1 Introduction

Since the inception of web technology, there is a need to understand usage patterns and this had been an area of research and addressed by several studies. Over a while due to changes in technology, we found that the methods published earlier are no more relevant. The essence of new research is to make the developed tool meaningful. Make the mining rely on data instead of user-submitted credentials. When a user connects to the server, it supplies the IP, user ID, timestamp, mode of request, status and several other information. An access protocol such as Hypertext Transfer Protocol (http) is responsible for content access. When a user wants to visit the site using http, they can use several devices. The visitor provides a Uniform Resource Locator (URL) or uses a page link. There are several off-the-shelf software’s available that could provide web browsing statistics. The information is retrieved using such software for getting an idea of the server traffic. As the volume of traffic increases, the complexity of data mining also increases. Increased traffic provides an opportunity for malicious attacks and requires a more advanced technique for web log mining [1].

During data mining, weblog data are collected from the server, client, or other sources. The collected data usually consists of different content. The data about the history of visits received from several sources give information about the browsing patterns of user during the overall usage. This data may include several types of users and corresponding visit patterns [2]. Weblog of a server does not portray sufficient insight about the visit behavior at the client side as they reflect the pages accessed. There is a need for pre-processing and cleaning web log data for further analysis. The essential component of pattern discovery and pattern analysis is to identify association rules. Many research works are available on this topic with several improvised techniques for data cleaning.

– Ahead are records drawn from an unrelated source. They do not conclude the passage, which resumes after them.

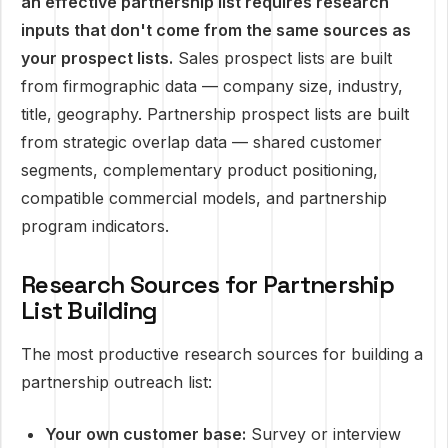
an effective partnership list requires research
inputs that don't come from the same sources as
your prospect lists.
Sales prospect lists are built
from firmographic data — company size, industry,
title, geography. Partnership prospect lists are built
from strategic overlap data — shared customer
segments, complementary product positioning,
compatible commercial models, and partnership
program indicators.
Research Sources for Partnership
List Building
The most productive research sources for building a
partnership outreach list:
Your own customer base:
Survey or interview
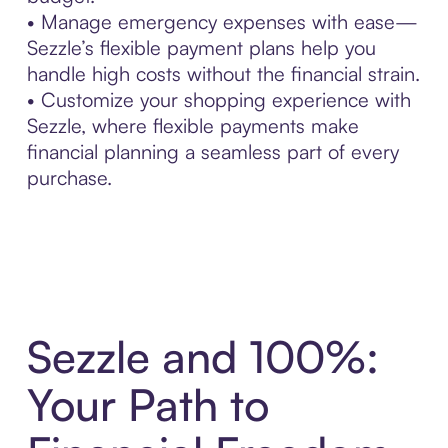
• Manage emergency expenses with ease—
Sezzle’s flexible payment plans help you
handle high costs without the financial strain.
• Customize your shopping experience with
Sezzle, where flexible payments make
financial planning a seamless part of every
purchase.
Sezzle and 100%:
Your Path to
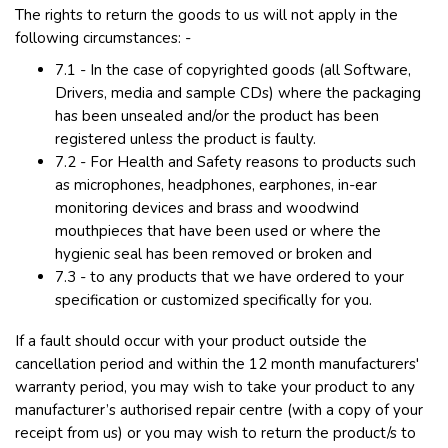
The rights to return the goods to us will not apply in the
following circumstances: -
7.1 - In the case of copyrighted goods (all Software,
Drivers, media and sample CDs) where the packaging
has been unsealed and/or the product has been
registered unless the product is faulty.
7.2 - For Health and Safety reasons to products such
as microphones, headphones, earphones, in-ear
monitoring devices and brass and woodwind
mouthpieces that have been used or where the
hygienic seal has been removed or broken and
7.3 - to any products that we have ordered to your
specification or customized specifically for you.
If a fault should occur with your product outside the
cancellation period and within the 12 month manufacturers'
warranty period, you may wish to take your product to any
manufacturer’s authorised repair centre (with a copy of your
receipt from us) or you may wish to return the product/s to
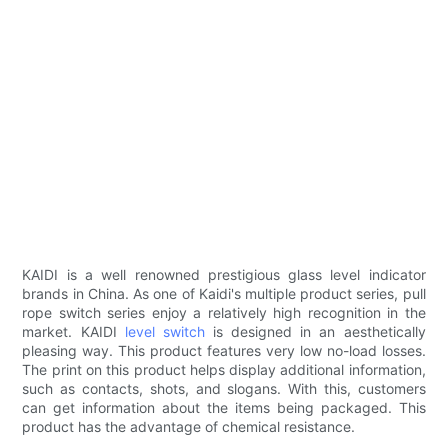
KAIDI is a well renowned prestigious glass level indicator
brands in China. As one of Kaidi's multiple product series, pull
rope switch series enjoy a relatively high recognition in the
market. KAIDI
level switch
is designed in an aesthetically
pleasing way. This product features very low no-load losses.
The print on this product helps display additional information,
such as contacts, shots, and slogans. With this, customers
can get information about the items being packaged. This
product has the advantage of chemical resistance.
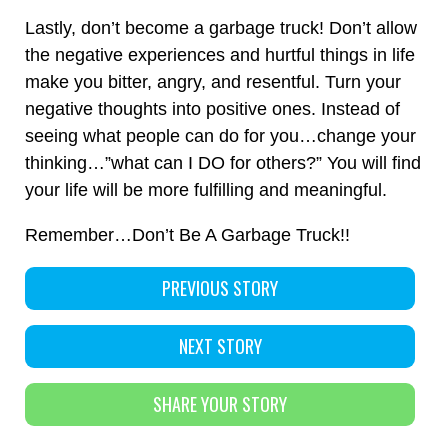
Lastly, don’t become a garbage truck! Don’t allow
the negative experiences and hurtful things in life
make you bitter, angry, and resentful. Turn your
negative thoughts into positive ones. Instead of
seeing what people can do for you…change your
thinking…”what can I DO for others?” You will find
your life will be more fulfilling and meaningful.
Remember…Don’t Be A Garbage Truck!!
PREVIOUS STORY
NEXT STORY
SHARE YOUR STORY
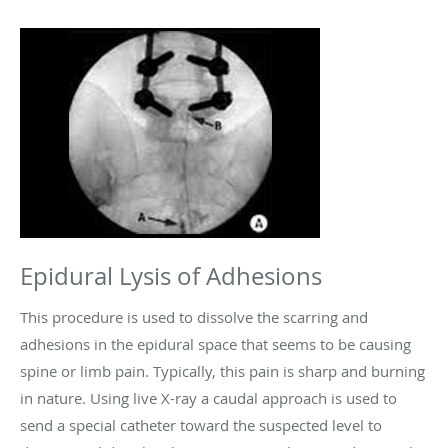
Epidural Lysis of Adhesions
This procedure is used to dissolve the scarring and
adhesions in the epidural space that seems to be causing
spine or limb pain. Typically, this pain is sharp and burning
in nature. Using live X-ray a caudal approach is used to
send a special catheter toward the suspected level to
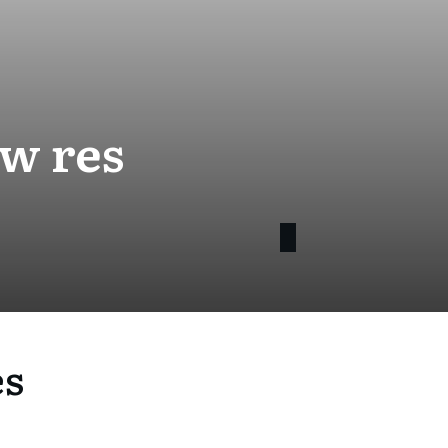
ow res
es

The web-based applications are growing at an alarming speed as a data exchange hub and a source for meeting day to day operations in all spheres of life. Web mining is the extraction of meaningful information from the logs generated during web surfing [3]. In general, weblog mining is divided mainly into content-based, usage based and structure based. The literature survey concerning the current work is limited to web mining based on the weblog’s page visit, dwelling time and unique IP’s. When a user accesses a web server, a log of visited sites gets generated. Analysis of the web logs can provide the user access history and about the content. The information gathered from the visit history could be used for planning e-commerce, m-commerce and other e-services such as banking, property renting and bill payment [4]. Accurate usage data could invite new users, also helps to maintain current customers, suggest new services, assess the impact of promotion alerts. Most of the time, marketing teams use this weblog mining information to create potential user profiles using navigation history, viewing time and page content [5].

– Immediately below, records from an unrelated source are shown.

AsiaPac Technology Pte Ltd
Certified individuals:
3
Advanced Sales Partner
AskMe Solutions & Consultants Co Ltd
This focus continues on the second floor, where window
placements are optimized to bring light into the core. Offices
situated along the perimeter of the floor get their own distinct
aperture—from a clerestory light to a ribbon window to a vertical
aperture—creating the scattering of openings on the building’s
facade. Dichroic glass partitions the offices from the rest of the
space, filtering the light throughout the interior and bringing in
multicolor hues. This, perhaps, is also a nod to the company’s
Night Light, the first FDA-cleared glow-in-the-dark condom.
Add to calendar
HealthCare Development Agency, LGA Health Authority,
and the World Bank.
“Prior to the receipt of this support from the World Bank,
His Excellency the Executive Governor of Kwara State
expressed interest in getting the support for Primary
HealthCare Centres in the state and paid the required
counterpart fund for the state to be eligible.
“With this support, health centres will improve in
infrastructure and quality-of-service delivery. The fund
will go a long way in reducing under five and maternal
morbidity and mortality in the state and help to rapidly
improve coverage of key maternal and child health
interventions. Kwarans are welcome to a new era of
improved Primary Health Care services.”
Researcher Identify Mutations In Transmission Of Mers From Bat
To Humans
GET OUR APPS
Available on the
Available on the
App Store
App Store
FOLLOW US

The objective of the current work is to present a novel online dynamic session identification framework depending on the weblogs trace. The approach selected includes session detection with a user-defined schema using unique IPs, unique URLs, several sessions and average session length. The overall intent is to develop a scalable user and session identification paradigm for weblog data. The expected outcome is dependent on a scalable association rule mining technique. The mining objectives of the current work are as follows:

  • Distinguish one pattern from another.

  • Facilitate proper choice of the target segment of web content.

  • Facilitate effective tapping of the segmentation.

  • Crystallize the visit pattern of the target visitors.

  • Make the mining effort more efficient than published work.

  • Spot less used segments and succeed in reducing the impact on overall mining by such segments.

  • Brings benefits not only to the mining usage pattern but also to the infrastructure scaling decision.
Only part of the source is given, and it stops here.